»»

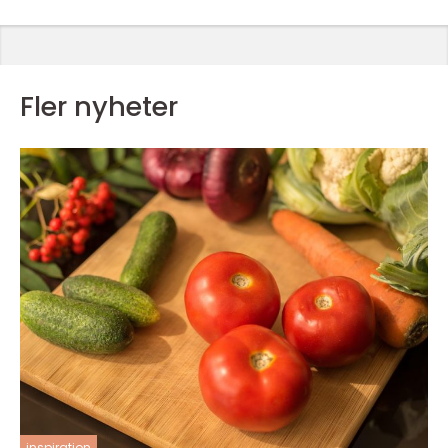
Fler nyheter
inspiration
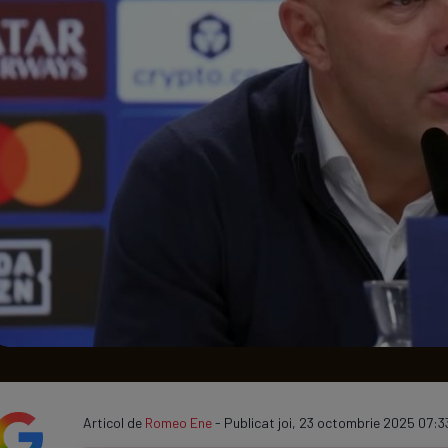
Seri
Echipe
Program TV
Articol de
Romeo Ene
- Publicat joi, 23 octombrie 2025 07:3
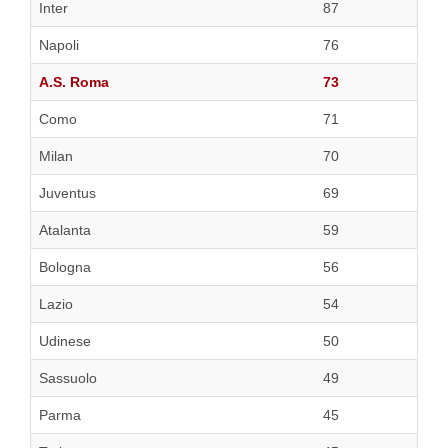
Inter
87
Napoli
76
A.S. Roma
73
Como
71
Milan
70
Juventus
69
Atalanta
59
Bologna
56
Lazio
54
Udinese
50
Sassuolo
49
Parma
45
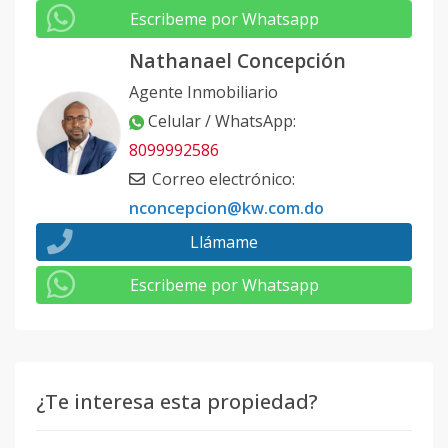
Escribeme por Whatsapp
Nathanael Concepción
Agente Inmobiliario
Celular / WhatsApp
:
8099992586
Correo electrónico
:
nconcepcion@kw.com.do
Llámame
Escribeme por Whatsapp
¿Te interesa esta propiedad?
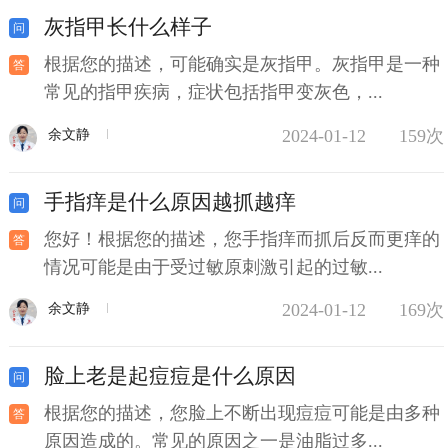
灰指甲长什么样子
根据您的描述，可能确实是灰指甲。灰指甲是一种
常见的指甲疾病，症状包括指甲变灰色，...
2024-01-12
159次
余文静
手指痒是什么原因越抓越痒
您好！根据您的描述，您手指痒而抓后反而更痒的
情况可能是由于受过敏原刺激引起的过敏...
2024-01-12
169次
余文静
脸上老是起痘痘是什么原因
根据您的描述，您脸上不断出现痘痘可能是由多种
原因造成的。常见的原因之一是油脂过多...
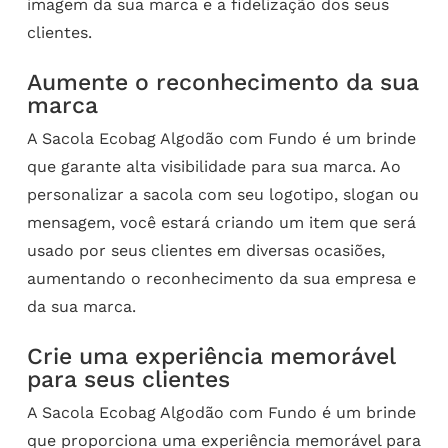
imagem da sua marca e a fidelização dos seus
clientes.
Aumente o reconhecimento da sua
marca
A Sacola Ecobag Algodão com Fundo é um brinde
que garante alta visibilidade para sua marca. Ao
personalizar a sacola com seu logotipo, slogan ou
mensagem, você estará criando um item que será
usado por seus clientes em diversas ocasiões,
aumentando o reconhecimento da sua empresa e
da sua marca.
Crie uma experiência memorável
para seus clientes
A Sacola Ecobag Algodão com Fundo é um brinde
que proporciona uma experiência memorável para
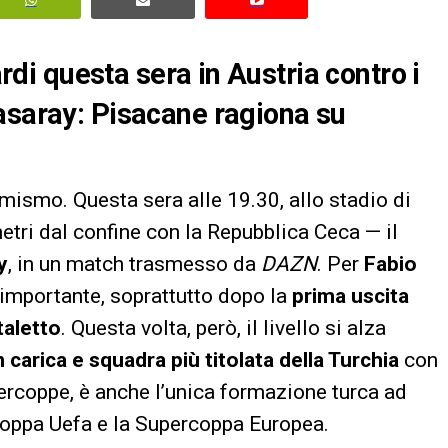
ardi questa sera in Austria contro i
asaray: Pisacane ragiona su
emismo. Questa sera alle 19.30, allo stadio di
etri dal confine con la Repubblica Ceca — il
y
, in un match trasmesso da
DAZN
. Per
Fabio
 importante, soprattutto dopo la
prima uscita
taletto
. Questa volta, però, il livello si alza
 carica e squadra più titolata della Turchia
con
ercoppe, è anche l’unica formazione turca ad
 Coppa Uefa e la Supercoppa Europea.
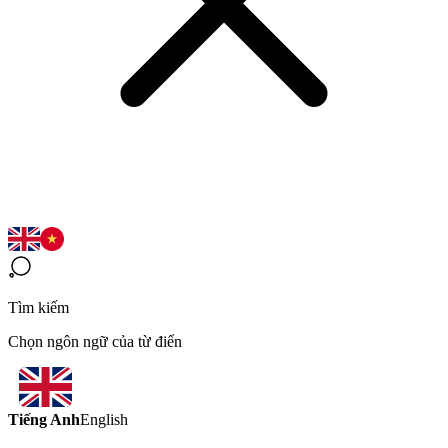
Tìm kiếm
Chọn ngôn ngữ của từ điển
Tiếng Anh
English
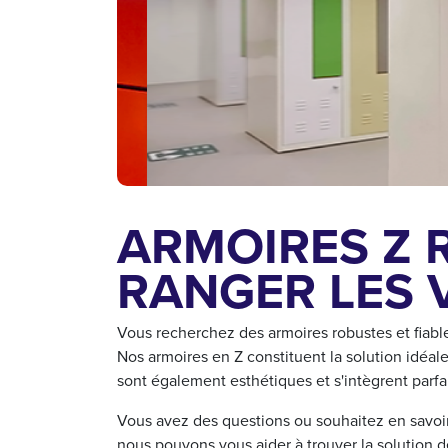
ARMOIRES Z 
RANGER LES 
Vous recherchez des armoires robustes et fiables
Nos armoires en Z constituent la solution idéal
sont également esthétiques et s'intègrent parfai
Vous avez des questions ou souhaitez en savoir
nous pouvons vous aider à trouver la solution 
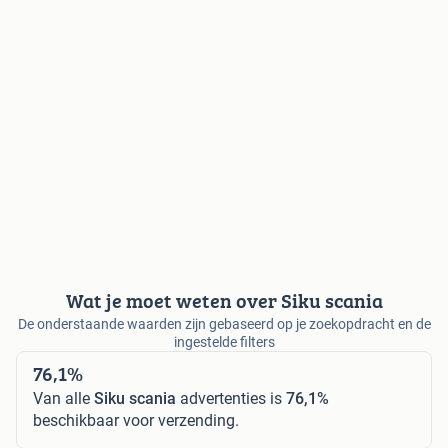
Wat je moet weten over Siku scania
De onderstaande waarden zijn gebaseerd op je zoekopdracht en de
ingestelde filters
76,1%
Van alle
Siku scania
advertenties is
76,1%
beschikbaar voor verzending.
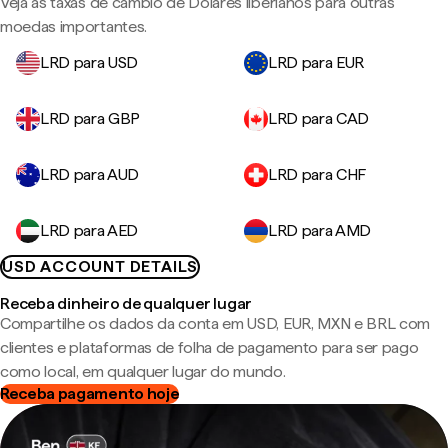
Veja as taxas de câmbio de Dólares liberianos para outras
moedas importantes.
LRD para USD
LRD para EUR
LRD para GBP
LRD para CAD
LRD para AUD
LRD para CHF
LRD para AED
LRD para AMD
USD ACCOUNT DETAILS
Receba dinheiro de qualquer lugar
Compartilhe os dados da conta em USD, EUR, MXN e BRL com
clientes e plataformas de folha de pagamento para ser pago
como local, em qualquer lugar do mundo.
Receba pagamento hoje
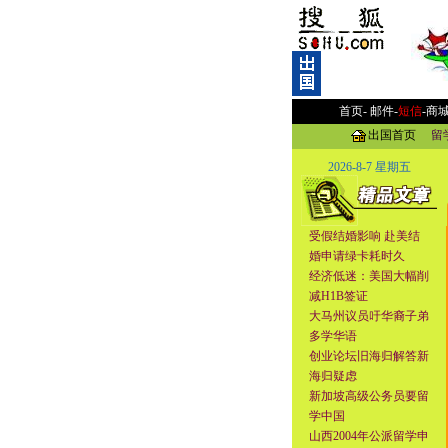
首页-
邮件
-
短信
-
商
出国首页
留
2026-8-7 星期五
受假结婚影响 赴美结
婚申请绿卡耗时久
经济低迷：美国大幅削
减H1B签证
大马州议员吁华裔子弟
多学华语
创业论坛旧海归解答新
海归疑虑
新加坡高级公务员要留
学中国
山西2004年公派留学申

««
»»

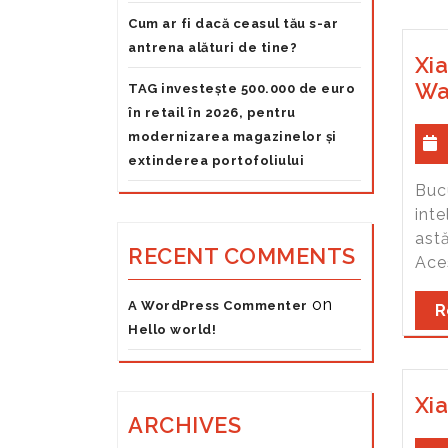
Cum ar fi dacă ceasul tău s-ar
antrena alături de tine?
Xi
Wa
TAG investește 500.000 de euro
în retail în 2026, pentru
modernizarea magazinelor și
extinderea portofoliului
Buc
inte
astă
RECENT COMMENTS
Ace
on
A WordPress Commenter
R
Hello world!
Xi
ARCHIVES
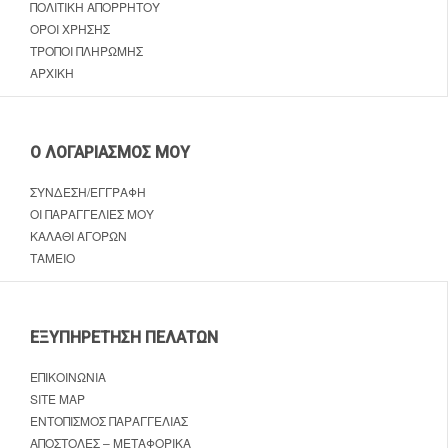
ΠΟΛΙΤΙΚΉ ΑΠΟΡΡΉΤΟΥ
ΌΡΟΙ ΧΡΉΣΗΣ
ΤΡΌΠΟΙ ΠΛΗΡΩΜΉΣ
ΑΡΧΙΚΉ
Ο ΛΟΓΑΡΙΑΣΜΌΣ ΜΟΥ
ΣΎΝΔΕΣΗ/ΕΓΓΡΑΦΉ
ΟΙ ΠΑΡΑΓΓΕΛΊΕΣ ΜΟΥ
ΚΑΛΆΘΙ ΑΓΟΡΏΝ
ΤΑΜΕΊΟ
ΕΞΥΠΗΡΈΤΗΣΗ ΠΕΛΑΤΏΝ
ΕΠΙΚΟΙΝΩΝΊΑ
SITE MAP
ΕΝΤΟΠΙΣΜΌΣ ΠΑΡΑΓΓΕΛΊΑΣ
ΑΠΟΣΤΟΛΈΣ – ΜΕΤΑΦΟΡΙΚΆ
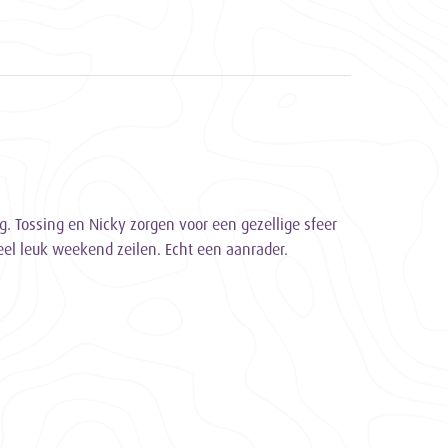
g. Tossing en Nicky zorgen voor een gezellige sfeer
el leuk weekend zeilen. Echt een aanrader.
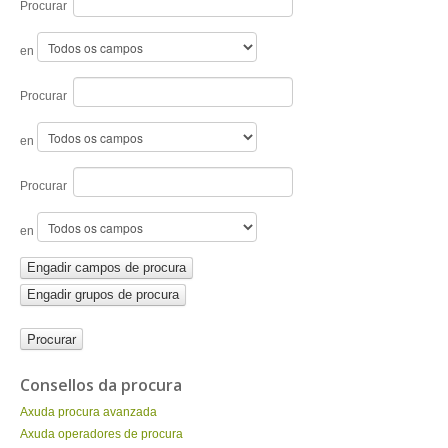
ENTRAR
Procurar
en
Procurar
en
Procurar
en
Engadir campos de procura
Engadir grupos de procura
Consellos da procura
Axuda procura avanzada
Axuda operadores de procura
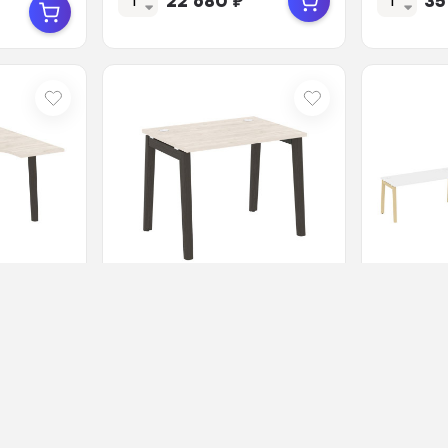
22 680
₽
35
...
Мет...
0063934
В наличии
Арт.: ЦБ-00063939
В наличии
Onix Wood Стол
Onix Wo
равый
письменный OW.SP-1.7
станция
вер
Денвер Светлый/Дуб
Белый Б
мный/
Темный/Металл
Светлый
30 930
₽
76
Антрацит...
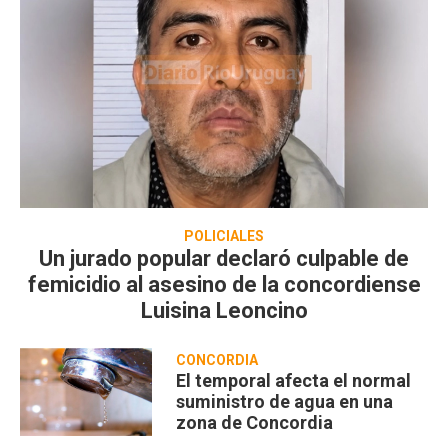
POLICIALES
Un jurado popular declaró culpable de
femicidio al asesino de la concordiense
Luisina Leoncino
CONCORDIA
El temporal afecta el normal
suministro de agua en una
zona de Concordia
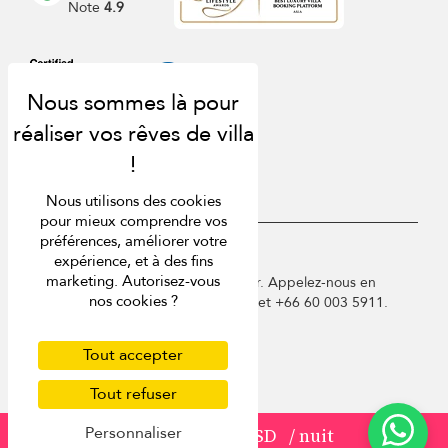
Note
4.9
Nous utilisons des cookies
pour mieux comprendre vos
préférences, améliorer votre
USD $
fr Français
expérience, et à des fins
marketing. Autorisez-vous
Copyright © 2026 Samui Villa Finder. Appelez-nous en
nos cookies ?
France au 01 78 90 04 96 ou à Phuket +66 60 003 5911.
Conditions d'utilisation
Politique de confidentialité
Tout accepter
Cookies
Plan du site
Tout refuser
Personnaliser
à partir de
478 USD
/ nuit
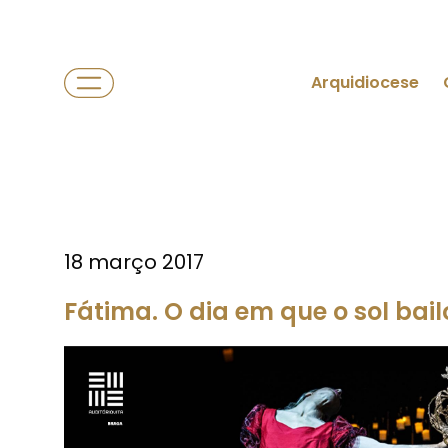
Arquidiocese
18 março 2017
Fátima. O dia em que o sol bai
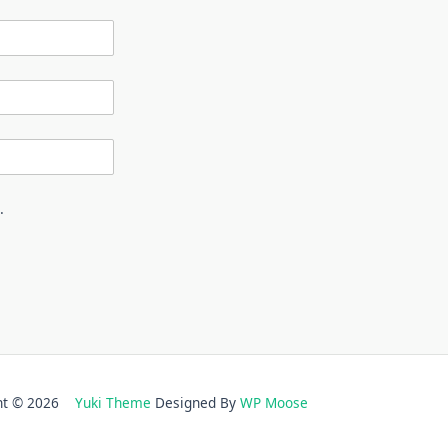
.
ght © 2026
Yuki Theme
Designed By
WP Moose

««

:: About this task ::
Whenever the word "reconhecimento" appears in a line of the listing, copy out that line.

:: Reply to the task ::
Aumente o reconhecimento da sua
aumentando o reconhecimento da sua empresa e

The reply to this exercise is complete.